▶ _What is required_
Looking at the material below, work out how many of its lines hold the string "Lezioni". Give that figure alone.

▶ _Entries shown_
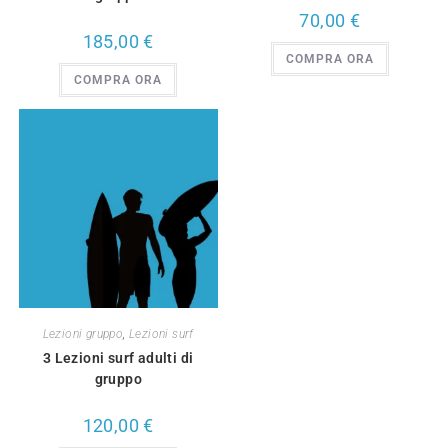
70,00
€
185,00
€
COMPRA ORA
COMPRA ORA
Lezioni gruppo
,
Lezioni surf
3 Lezioni surf adulti di
gruppo
120,00
€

▶ _Output for this task_
3